Construction of the hotel began in 1994 and involved up to 2,000 workers during peak construction. It was built to resemble the billowing spinnaker sail of a J-class yacht. Two "wings" spread in a V to form a vast "mast," while the space between them is enclosed in a massive atrium. The building opened in December 1999 and was immediately recognized as a symbol of the developing city. In spite of the continuous building of even more spectacular structures in Dubai, the Burj Al Arab remains its most iconic and symbolic structure. Only registered guests or folks with reservations at one of its restaurants can enter the hotel grounds.
The nearby Madinat Jumeirah is a multi-purpose, multi-building, low-rise development, built to resemble a traditional Arab village. There are several massive hotels, an indoor souk, beachfront access, and a large number of restaurants.
The Mall of the Emirates, second largest after the Dubai Mall, is right across the street. Besides its stupendous shopping, locals and tourists alike flock to this mall to enjoy indoor skiing at the "Ski Dubai" Center, and the largest supermarket I have ever seen.

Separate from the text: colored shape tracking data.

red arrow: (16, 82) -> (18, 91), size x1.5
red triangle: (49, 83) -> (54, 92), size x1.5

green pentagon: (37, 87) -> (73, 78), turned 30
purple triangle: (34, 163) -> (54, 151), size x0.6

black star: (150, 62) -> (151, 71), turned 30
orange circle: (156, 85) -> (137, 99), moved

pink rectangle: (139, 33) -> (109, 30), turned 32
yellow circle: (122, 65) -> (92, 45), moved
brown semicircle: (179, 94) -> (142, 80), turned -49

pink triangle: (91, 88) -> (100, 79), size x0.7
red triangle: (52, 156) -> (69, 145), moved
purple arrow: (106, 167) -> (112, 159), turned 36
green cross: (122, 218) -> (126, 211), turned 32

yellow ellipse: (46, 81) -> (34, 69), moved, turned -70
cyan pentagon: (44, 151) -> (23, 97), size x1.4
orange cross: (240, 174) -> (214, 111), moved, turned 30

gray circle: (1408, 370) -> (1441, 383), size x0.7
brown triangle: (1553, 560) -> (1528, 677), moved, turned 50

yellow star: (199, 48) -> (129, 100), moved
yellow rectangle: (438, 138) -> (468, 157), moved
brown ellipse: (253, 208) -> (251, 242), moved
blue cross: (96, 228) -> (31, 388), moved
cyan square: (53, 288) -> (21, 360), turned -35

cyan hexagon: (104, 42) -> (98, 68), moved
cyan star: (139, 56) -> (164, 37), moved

By now it is mid-afternoon and I should head back the Dusit Thani to finish packing and get some rest before checking out at 11pm tonight for my ride to the airport. But I have one more thing to see before I leave Dubai, so I take the Metro two stops beyond my hotel and enjoy a late-afternoon walk through a city park, to the Dubai Frame, another self-reflective architectural icon. Indeed, its only purpose, besides awing its spectators, is to "frame" more views of various parts of the city.